Benjamin Ballhorn, Jan König
Rz. 95
Die für das Marktportfolio geltende Risikoprämie ist anschließend an das unternehmensindividuelle Risiko anzupassen. Dies erfolgt durch den sog. Beta-Faktor. Dieser berücksichtigt, dass die Investition in Anteile des zu bewertenden Unternehmens regelmäßig eine andere Risikosituation aufweist, als die Investition in das Marktportfolio.
Rz. 96
Der Beta-Faktor als relatives Risikomaß beschreibt, in welchem Ausmaß die Einzelrendite des Wertpapiers die Veränderung der Rendite des Marktportfolios nachvollzieht. Ein Beta-Faktor von 1,0 impliziert, dass das Risiko des zu bewertenden Unternehmens die gleiche Risikostruktur wie das Marktportfolio aufweist. Bei einem Beta-Faktor über (unter) 1,0 liegt das unternehmensspezifische Risiko über (unter) dem Risiko des Marktes.
Rz. 97
Ausgehend von den Grundgedanken der Portfoliotheorie und des CAPM erfolgt die Ermittlung des Betafaktors durch eine Regressionsanalyse, in der Zeitreihen über die in der Vergangenheit realisierten Renditen für ein bestimmtes risikobehaftetes Wertpapier gegen einen für das Marktportfolio als repräsentativ angesehenen Aktienindex regressiert werden. Dieser ermittelte Regressionskoeffizient stellt den wertpapierspezifischen Beta-Faktor dar. Bei der Ableitung historischer Beta-Faktoren sind daher der Referenzindex (bspw. CDAX oder DAX), der Beobachtungszeitraum (bspw. 1, 2 oder 5 Jahre) und das Renditeintervall (bspw. täglich, wöchentlich oder monatlich) festzulegen. Je nach Auswahl der einzelnen Parameter können die Beta-Faktoren erheblich divergieren. Für die Einschätzung des künftigen operativen Risikos empfiehlt es sich daher, die einzelnen Parameter zu variieren und mögliche Abweichungen zu analysieren.

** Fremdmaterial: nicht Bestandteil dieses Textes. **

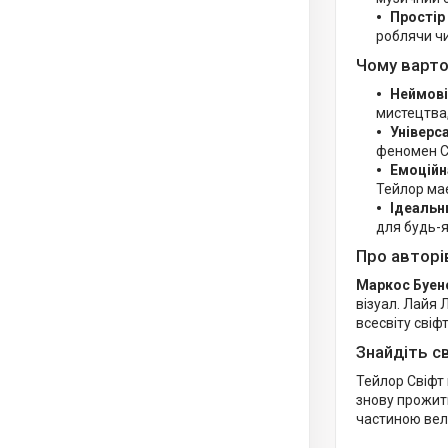
Простір
роблячи ч
Чому варто
Неймові
мистецтва,
Універс
феномен С
Емоційн
Тейлор має
Ідеальн
для будь-я
Про авторі
Маркос Буен
візуал. Лайя 
всесвіту свіф
Знайдіть св
Тейлор Свіфт
знову прожити
частиною вели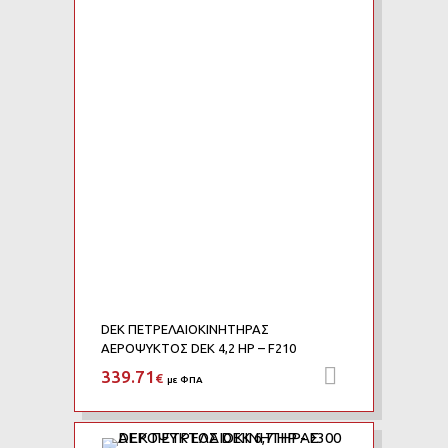
Add to Wishlist
Add to Compare
DEK ΠΕΤΡΕΛΑΙΟΚΙΝΗΤΗΡΑΣ
ΑΕΡΟΨΥΚΤΟΣ DEK 4,2 HP – F210
339.71
Προσθήκη 
€
με ΦΠΑ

Die so ermittelten Beta-Faktoren sollten zudem auf ihre Belastbarkeit beurteilt werden. Hierfür werden in der Praxis insbesondere die Liquidität der Aktie sowie statistische Filterkriterien (insbesondere Bestimmtheitsmaß, t-Test und Standardfehler) herangezogen.
Rz. 98
Bei der Bewertung nicht notierter Unternehmen wird der Beta-Faktor in der Praxis aus einer Gruppe von Vergleichsunternehmen (Peer Group) hergeleitet, die das gleiche Risiko wie das zu bewertende Unternehmen aufweisen. In bestimmten Fällen kann auch der Ansatz von Branchen-Beta-Faktoren sachgerecht sein (siehe hierzu die Ausführungen in Rdn 116).
Rz. 99
Die am Kapitalmarkt direkt beobachtbaren (historischen) Beta-Faktoren berücksichtigen neben dem operativen Risiko auch das aus der Verschuldung des Unternehmens resultierende Finanzierungsrisiko. Um den unterschiedlichen Kapitalstrukturrisiken Rechnung zu tragen, sind daher Anpassungen aufgrund einer abweichenden Kapitalstruktur der Peer-Unternehmen im Vergleich mit dem zu bewertenden Unternehmen erforderlich. Nach kapitalmarkttheoretischen Überlegungen lassen sich die beobachtbaren (verschuldeten) Beta-Faktoren auf entsprechende Beta-Faktoren fiktiv unverschuldeter Unternehmen zurückführen. Die Berücksichtigung der unterschiedlichen Kapitalstrukturen erfolgt durch die "Bereinigung" der Einflüsse der Fremdfinanzierung des am Kapitalmarkt beobachtbaren Beta-Faktors ("unlevern") und anschließender Anpassung des ermittelten unverschuldeten Beta-Faktors an die Kapitalstruktur des Bewertungsobjekts ("relevern").
Rz. 100
Unabhängig von der Ableitung des Beta-Faktors (Peer Group oder Branche) ist im Einzelfall stets zu würdigen, ob der ermittelte Beta-Faktor für die Schätzung des zukünftigen operativen Risikos geeignet ist. Welche Auswirkung der Beta-Faktor und die Kapitalstruktur haben können, zeigt folgendes – stark vereinfachtes – Beispiel:
Ausgehend von einem ermittelten, unverschuldeten Beta-Faktor der Peer Group steigt mit Erhöhung des Verschuldungsgrads des Bewertungsobjekts c.p. auch das Kapitalstrukturrisiko. Das Kapitalstrukturrisiko mündet dann in einem höheren relevered Beta-Faktor des Bewertungsobjekts. Im Ergebnis führt ein höherer Verschuldungsgrad somit zu einem höheren Kapitalisierungszinssatz und c.p. zu einem niedrigeren Unternehmenswert.